- [Problem statement]:
In your copy, the records appear word for word and the pictures do not appear at all.

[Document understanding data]
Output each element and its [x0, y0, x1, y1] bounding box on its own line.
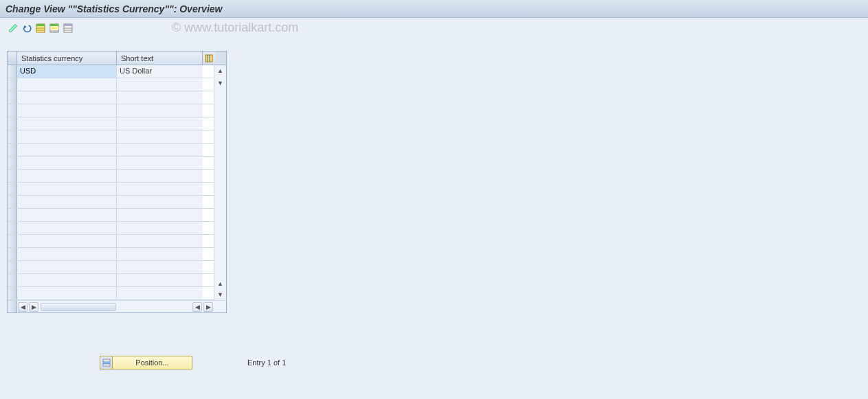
cell-currency[interactable] — [17, 209, 117, 221]
select-block-button[interactable] — [48, 22, 60, 34]
toggle-display-change-button[interactable] — [7, 22, 19, 34]
entry-count-text: Entry 1 of 1 — [247, 358, 286, 367]
cell-currency[interactable] — [17, 144, 117, 156]
horizontal-scrollbar[interactable]: ◀ ▶ ◀ ▶ — [8, 300, 226, 312]
cell-currency[interactable] — [17, 130, 117, 143]
cell-shorttext[interactable] — [117, 157, 203, 169]
scroll-up-icon[interactable]: ▲ — [214, 65, 226, 76]
cell-shorttext[interactable] — [117, 196, 203, 208]
table-row — [8, 235, 214, 248]
row-selector[interactable] — [8, 196, 17, 208]
row-selector[interactable] — [8, 65, 17, 78]
table-row — [8, 196, 214, 209]
cell-currency[interactable] — [17, 91, 117, 104]
table-select-icon — [36, 23, 45, 33]
undo-arrow-icon — [22, 23, 32, 33]
cell-shorttext[interactable] — [117, 287, 203, 299]
table-row — [8, 144, 214, 157]
row-selector[interactable] — [8, 144, 17, 156]
cell-currency[interactable] — [17, 235, 117, 247]
row-selector[interactable] — [8, 274, 17, 286]
scroll-down-step-icon[interactable]: ▼ — [214, 78, 226, 89]
cell-shorttext[interactable] — [117, 144, 203, 156]
row-selector[interactable] — [8, 222, 17, 234]
cell-currency[interactable] — [17, 248, 117, 260]
footer: Position... Entry 1 of 1 — [100, 356, 286, 369]
cell-currency[interactable] — [17, 170, 117, 182]
hscroll-left-end-icon[interactable]: ◀ — [18, 302, 27, 312]
cell-currency[interactable] — [17, 196, 117, 208]
row-selector-header[interactable] — [8, 52, 17, 65]
cell-currency[interactable] — [17, 117, 117, 130]
title-bar: Change View ""Statistics Currency"": Ove… — [0, 0, 868, 18]
cell-shorttext[interactable] — [117, 274, 203, 286]
row-selector[interactable] — [8, 104, 17, 117]
row-selector[interactable] — [8, 117, 17, 130]
undo-button[interactable] — [21, 22, 33, 34]
pencil-icon — [8, 23, 18, 33]
cell-currency[interactable] — [17, 261, 117, 273]
table-row — [8, 222, 214, 235]
table-body: USDUS Dollar ▲ ▼ ▲ ▼ — [8, 65, 226, 300]
scroll-down-icon[interactable]: ▼ — [214, 289, 226, 300]
cell-shorttext[interactable] — [117, 170, 203, 182]
hscroll-right-end-icon[interactable]: ▶ — [203, 302, 213, 312]
cell-currency[interactable] — [17, 104, 117, 117]
cell-currency[interactable] — [17, 78, 117, 91]
table-header-row: Statistics currency Short text — [8, 52, 226, 65]
row-selector[interactable] — [8, 235, 17, 247]
table-row — [8, 248, 214, 261]
cell-shorttext[interactable] — [117, 117, 203, 130]
table-row — [8, 170, 214, 183]
svg-rect-9 — [64, 24, 72, 26]
row-selector[interactable] — [8, 91, 17, 104]
select-all-button[interactable] — [34, 22, 47, 34]
row-selector[interactable] — [8, 78, 17, 91]
cell-shorttext[interactable]: US Dollar — [117, 65, 203, 78]
table-row: USDUS Dollar — [8, 65, 214, 78]
scroll-up-step-icon[interactable]: ▲ — [214, 278, 226, 289]
row-selector[interactable] — [8, 248, 17, 260]
table-row — [8, 287, 214, 300]
cell-currency[interactable]: USD — [17, 65, 117, 78]
table-settings-button[interactable] — [203, 52, 215, 65]
row-selector[interactable] — [8, 170, 17, 182]
hscroll-thumb[interactable] — [41, 304, 115, 310]
svg-rect-12 — [205, 55, 212, 62]
row-selector[interactable] — [8, 130, 17, 143]
row-selector[interactable] — [8, 287, 17, 299]
cell-shorttext[interactable] — [117, 104, 203, 117]
cell-shorttext[interactable] — [117, 183, 203, 195]
cell-currency[interactable] — [17, 183, 117, 195]
hscroll-track[interactable] — [41, 303, 116, 311]
toolbar — [0, 18, 868, 38]
content-area: Statistics currency Short text USDUS Dol… — [0, 38, 868, 320]
table-row — [8, 104, 214, 117]
cell-shorttext[interactable] — [117, 91, 203, 104]
deselect-all-button[interactable] — [62, 22, 74, 34]
cell-shorttext[interactable] — [117, 78, 203, 91]
cell-shorttext[interactable] — [117, 235, 203, 247]
cell-shorttext[interactable] — [117, 261, 203, 273]
row-selector[interactable] — [8, 183, 17, 195]
cell-currency[interactable] — [17, 157, 117, 169]
cell-shorttext[interactable] — [117, 209, 203, 221]
cell-shorttext[interactable] — [117, 248, 203, 260]
column-header-currency[interactable]: Statistics currency — [17, 52, 117, 65]
hscroll-right-icon[interactable]: ◀ — [192, 302, 202, 312]
cell-shorttext[interactable] — [117, 130, 203, 143]
page-title: Change View ""Statistics Currency"": Ove… — [5, 3, 222, 14]
table-row — [8, 209, 214, 222]
position-button[interactable]: Position... — [100, 356, 192, 369]
cell-shorttext[interactable] — [117, 222, 203, 234]
svg-rect-6 — [50, 27, 58, 30]
row-selector[interactable] — [8, 157, 17, 169]
vertical-scrollbar[interactable]: ▲ ▼ ▲ ▼ — [214, 65, 226, 300]
column-header-shorttext[interactable]: Short text — [117, 52, 203, 65]
cell-currency[interactable] — [17, 222, 117, 234]
hscroll-left-icon[interactable]: ▶ — [29, 302, 38, 312]
cell-currency[interactable] — [17, 274, 117, 286]
cell-currency[interactable] — [17, 287, 117, 299]
row-selector[interactable] — [8, 209, 17, 221]
row-selector[interactable] — [8, 261, 17, 273]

- [Task output]:
Output each element and its [x0, y0, x1, y1] bounding box on its own line.
cell-currency[interactable] — [17, 209, 117, 221]
select-block-button[interactable] — [48, 22, 60, 34]
toggle-display-change-button[interactable] — [7, 22, 19, 34]
entry-count-text: Entry 1 of 1 — [247, 358, 286, 367]
cell-currency[interactable] — [17, 144, 117, 156]
horizontal-scrollbar[interactable]: ◀ ▶ ◀ ▶ — [8, 300, 226, 312]
cell-currency[interactable] — [17, 130, 117, 143]
cell-shorttext[interactable] — [117, 157, 203, 169]
scroll-up-icon[interactable]: ▲ — [214, 65, 226, 76]
cell-shorttext[interactable] — [117, 196, 203, 208]
table-row — [8, 235, 214, 248]
row-selector[interactable] — [8, 196, 17, 208]
row-selector[interactable] — [8, 65, 17, 78]
table-row — [8, 196, 214, 209]
cell-currency[interactable] — [17, 91, 117, 104]
table-select-icon — [36, 23, 45, 33]
undo-arrow-icon — [22, 23, 32, 33]
cell-shorttext[interactable] — [117, 287, 203, 299]
table-row — [8, 144, 214, 157]
row-selector[interactable] — [8, 144, 17, 156]
cell-currency[interactable] — [17, 235, 117, 247]
row-selector[interactable] — [8, 274, 17, 286]
scroll-down-step-icon[interactable]: ▼ — [214, 78, 226, 89]
cell-shorttext[interactable] — [117, 144, 203, 156]
row-selector[interactable] — [8, 222, 17, 234]
cell-currency[interactable] — [17, 248, 117, 260]
footer: Position... Entry 1 of 1 — [100, 356, 286, 369]
cell-currency[interactable] — [17, 170, 117, 182]
hscroll-left-end-icon[interactable]: ◀ — [18, 302, 27, 312]
cell-currency[interactable] — [17, 196, 117, 208]
row-selector-header[interactable] — [8, 52, 17, 65]
cell-currency[interactable] — [17, 117, 117, 130]
title-bar: Change View ""Statistics Currency"": Ove… — [0, 0, 868, 18]
cell-shorttext[interactable] — [117, 274, 203, 286]
row-selector[interactable] — [8, 104, 17, 117]
row-selector[interactable] — [8, 117, 17, 130]
undo-button[interactable] — [21, 22, 33, 34]
pencil-icon — [8, 23, 18, 33]
cell-currency[interactable] — [17, 261, 117, 273]
table-row — [8, 222, 214, 235]
table-body: USDUS Dollar ▲ ▼ ▲ ▼ — [8, 65, 226, 300]
scroll-down-icon[interactable]: ▼ — [214, 289, 226, 300]
cell-shorttext[interactable] — [117, 170, 203, 182]
hscroll-right-end-icon[interactable]: ▶ — [203, 302, 213, 312]
cell-currency[interactable] — [17, 104, 117, 117]
cell-currency[interactable] — [17, 78, 117, 91]
table-header-row: Statistics currency Short text — [8, 52, 226, 65]
row-selector[interactable] — [8, 235, 17, 247]
table-row — [8, 248, 214, 261]
cell-shorttext[interactable] — [117, 117, 203, 130]
table-row — [8, 170, 214, 183]
svg-rect-9 — [64, 24, 72, 26]
row-selector[interactable] — [8, 91, 17, 104]
select-all-button[interactable] — [34, 22, 47, 34]
row-selector[interactable] — [8, 78, 17, 91]
cell-shorttext[interactable]: US Dollar — [117, 65, 203, 78]
table-row: USDUS Dollar — [8, 65, 214, 78]
scroll-up-step-icon[interactable]: ▲ — [214, 278, 226, 289]
row-selector[interactable] — [8, 248, 17, 260]
table-row — [8, 287, 214, 300]
cell-currency[interactable]: USD — [17, 65, 117, 78]
table-settings-button[interactable] — [203, 52, 215, 65]
row-selector[interactable] — [8, 170, 17, 182]
hscroll-thumb[interactable] — [41, 304, 115, 310]
svg-rect-12 — [205, 55, 212, 62]
row-selector[interactable] — [8, 130, 17, 143]
row-selector[interactable] — [8, 287, 17, 299]
cell-shorttext[interactable] — [117, 104, 203, 117]
cell-shorttext[interactable] — [117, 183, 203, 195]
cell-currency[interactable] — [17, 183, 117, 195]
hscroll-track[interactable] — [41, 303, 116, 311]
toolbar — [0, 18, 868, 38]
content-area: Statistics currency Short text USDUS Dol… — [0, 38, 868, 320]
table-row — [8, 104, 214, 117]
cell-shorttext[interactable] — [117, 91, 203, 104]
deselect-all-button[interactable] — [62, 22, 74, 34]
cell-shorttext[interactable] — [117, 78, 203, 91]
cell-shorttext[interactable] — [117, 235, 203, 247]
cell-shorttext[interactable] — [117, 261, 203, 273]
row-selector[interactable] — [8, 183, 17, 195]
cell-currency[interactable] — [17, 157, 117, 169]
cell-shorttext[interactable] — [117, 209, 203, 221]
cell-shorttext[interactable] — [117, 248, 203, 260]
column-header-currency[interactable]: Statistics currency — [17, 52, 117, 65]
hscroll-right-icon[interactable]: ◀ — [192, 302, 202, 312]
cell-shorttext[interactable] — [117, 130, 203, 143]
page-title: Change View ""Statistics Currency"": Ove… — [5, 3, 222, 14]
table-row — [8, 209, 214, 222]
position-button[interactable]: Position... — [100, 356, 192, 369]
cell-shorttext[interactable] — [117, 222, 203, 234]
svg-rect-6 — [50, 27, 58, 30]
row-selector[interactable] — [8, 157, 17, 169]
vertical-scrollbar[interactable]: ▲ ▼ ▲ ▼ — [214, 65, 226, 300]
column-header-shorttext[interactable]: Short text — [117, 52, 203, 65]
cell-currency[interactable] — [17, 222, 117, 234]
hscroll-left-icon[interactable]: ▶ — [29, 302, 38, 312]
cell-currency[interactable] — [17, 274, 117, 286]
cell-currency[interactable] — [17, 287, 117, 299]
row-selector[interactable] — [8, 209, 17, 221]
row-selector[interactable] — [8, 261, 17, 273]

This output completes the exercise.